Your code should output a space-separated list of the basin sizes, in descending order. (Trailing spaces are ignored.)

This was a really fun problem to solve, and you can find my solution here.

As a whole, this problem really jumps out at me as being a graph problem. We have some plots of land (nodes) and connections between neighboring plots (edges). We want to partition this graph into basins - plots that all drain into the same sink - by removing edges that don’t meet our criteria above.

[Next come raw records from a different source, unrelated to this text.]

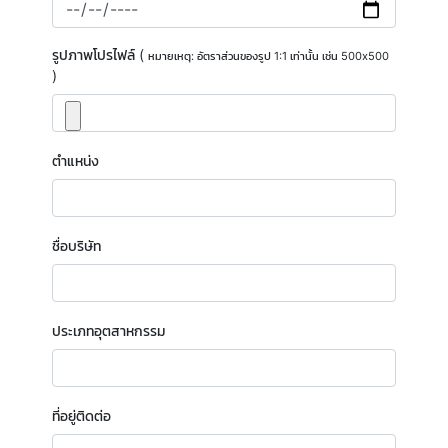
รูปภาพโปรไฟล์ (
หมายเหตุ: อัตราส่วนของรูป 1:1 เท่านั้น เช่น 500x500
)
ตำแหน่ง
Thai
Institute
ชื่อบริษัท
of
Directors
ประเภทอุตสาหกรรม
(Thai
IOD)
ที่อยู่ติดต่อ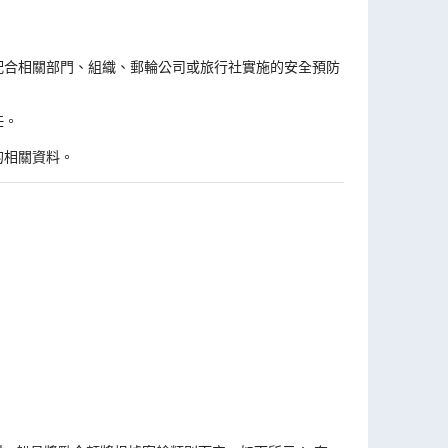
。
配合相關部門、組織、郵輪公司或旅行社實施的安全預防
任。
的相關資料。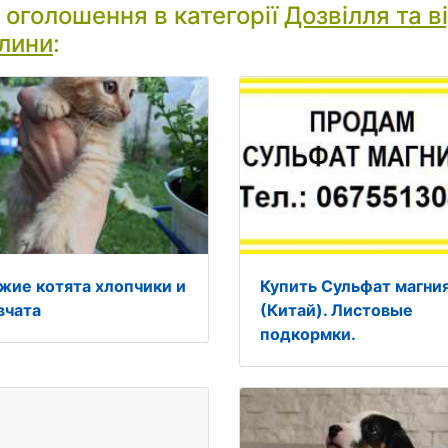
і оголошення в категорії
Дозвілля та в
лини
:
жие котята хлопчики и
Купить Сульфат магни
вчата
(Китай). Листовые
подкормки.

Let’s make a file to test our implementation against.

In [1]:

with open("simple_rainfall_data.txt", "w") as rainfall_data_file:
    rainfall_data_file.write("""3
1 5 2
2 4 7
3 6 9""")
        
with open("simple_rainfall_data.txt") as rainfall_data_file:
    print(rainfall_data_file.read())

Once we’ve partitioned that data into our basins, we’d have something like this:

A* A B*
A  A B
A  A A

Where $A$ and $B$ are basins, and $A$ and $B$ are the sinks.

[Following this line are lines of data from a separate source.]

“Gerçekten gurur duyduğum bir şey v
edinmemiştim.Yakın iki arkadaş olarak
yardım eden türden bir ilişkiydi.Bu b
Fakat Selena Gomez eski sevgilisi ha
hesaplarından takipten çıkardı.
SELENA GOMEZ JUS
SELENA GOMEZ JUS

Lets get started with some code!

After we’ve imported the tools we need, we first need to load in our data and build our initial graph. This has no removed edges; we assume that all plots with a neighbor on the cardinal axes have an edge between them.

I’m using a super cool library NetworkX to make my graphs. I’m using a relatively outdated version, but the general concept should be doable with pretty much any version.

One of the nicest features about NetworkX is that it doesn’t require you to use its own node or edge data structures - any valid Python object works. Internally it uses lots of dictionaries so you can add arbitrary attributes to nodes and edges as well, which is helpful for us. For now we’ll consider a node the $(x, y)$ coordinates of the plot, and we’ll keep track of a few attributes of our plot as well: the plot’s elevation and the basin it falls in. To start, the basin will just be the current plot - we don’t know anything more at this point.

We can also add the edges at the same time, but we need to be a little careful because adding an edge in NetworkX will create any missing nodes. To avoid that problem we make each node responsible for creating the edge to its neighbors at $(x - 1, y)$ and $(x, y - 1)$ as long as the neighbor is already part of the graph.

I also skip the header line - thanks to the glory of Python I don’t need to worry about manual allocation or anything like that, and it also makes the code more flexible. Whatever size input we get, we can handle. I also intentonally didn’t put in any validation of the input file; I didn’t think that it would be worthwhile for this example.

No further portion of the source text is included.